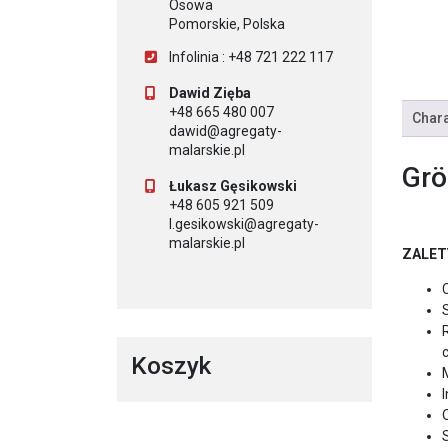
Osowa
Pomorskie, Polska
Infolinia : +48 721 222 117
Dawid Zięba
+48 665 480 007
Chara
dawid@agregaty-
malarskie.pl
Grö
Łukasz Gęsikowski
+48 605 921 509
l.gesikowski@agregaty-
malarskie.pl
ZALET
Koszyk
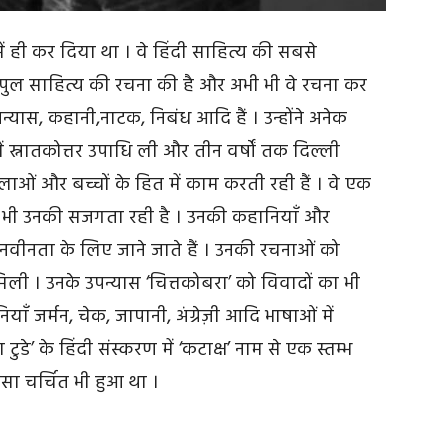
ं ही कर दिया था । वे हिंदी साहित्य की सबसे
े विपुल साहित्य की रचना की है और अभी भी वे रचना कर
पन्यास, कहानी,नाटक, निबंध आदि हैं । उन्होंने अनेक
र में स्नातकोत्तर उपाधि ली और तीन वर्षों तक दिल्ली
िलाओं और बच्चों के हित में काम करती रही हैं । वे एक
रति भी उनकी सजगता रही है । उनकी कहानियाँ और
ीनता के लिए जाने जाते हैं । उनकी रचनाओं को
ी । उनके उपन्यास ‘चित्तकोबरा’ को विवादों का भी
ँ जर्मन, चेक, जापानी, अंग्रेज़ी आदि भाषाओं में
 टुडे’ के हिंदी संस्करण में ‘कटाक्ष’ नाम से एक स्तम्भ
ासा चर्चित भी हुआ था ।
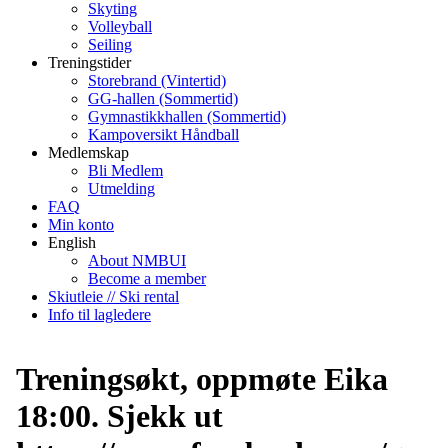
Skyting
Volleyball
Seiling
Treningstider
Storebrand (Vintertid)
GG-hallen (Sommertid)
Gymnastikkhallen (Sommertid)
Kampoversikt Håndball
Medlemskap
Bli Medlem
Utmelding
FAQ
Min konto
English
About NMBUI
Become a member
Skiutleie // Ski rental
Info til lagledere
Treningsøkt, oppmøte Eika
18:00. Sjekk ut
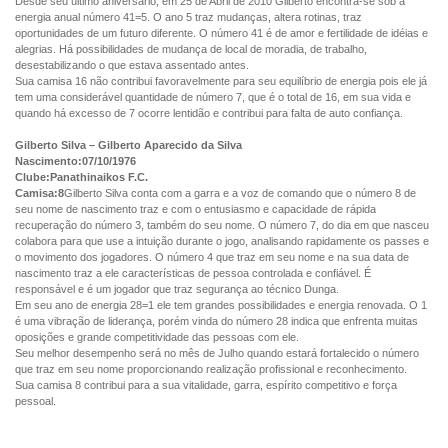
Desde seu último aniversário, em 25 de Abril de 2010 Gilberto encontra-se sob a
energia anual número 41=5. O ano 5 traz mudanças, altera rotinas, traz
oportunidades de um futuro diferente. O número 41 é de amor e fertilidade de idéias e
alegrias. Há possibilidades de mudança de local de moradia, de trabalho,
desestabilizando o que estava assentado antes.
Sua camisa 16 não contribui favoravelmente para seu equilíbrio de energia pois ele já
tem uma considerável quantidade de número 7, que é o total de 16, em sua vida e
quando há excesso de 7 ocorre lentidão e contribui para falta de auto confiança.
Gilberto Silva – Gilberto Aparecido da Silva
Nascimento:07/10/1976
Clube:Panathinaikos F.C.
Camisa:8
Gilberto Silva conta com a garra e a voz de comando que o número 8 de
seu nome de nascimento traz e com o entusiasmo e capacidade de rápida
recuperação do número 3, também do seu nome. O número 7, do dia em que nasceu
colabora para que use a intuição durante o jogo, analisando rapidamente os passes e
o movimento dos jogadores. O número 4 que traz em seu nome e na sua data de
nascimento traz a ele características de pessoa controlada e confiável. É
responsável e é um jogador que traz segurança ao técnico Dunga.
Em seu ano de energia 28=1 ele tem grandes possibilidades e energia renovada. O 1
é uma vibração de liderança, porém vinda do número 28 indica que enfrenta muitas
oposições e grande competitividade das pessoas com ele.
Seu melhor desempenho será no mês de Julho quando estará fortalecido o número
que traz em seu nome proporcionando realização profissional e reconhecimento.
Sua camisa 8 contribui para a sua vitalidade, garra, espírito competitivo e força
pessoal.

★ ★ ★ ★ ★ ★ ★

Select all lines in the listing that include the word "agregaty".

dawid@agregaty-
l.gesikowski@agregaty-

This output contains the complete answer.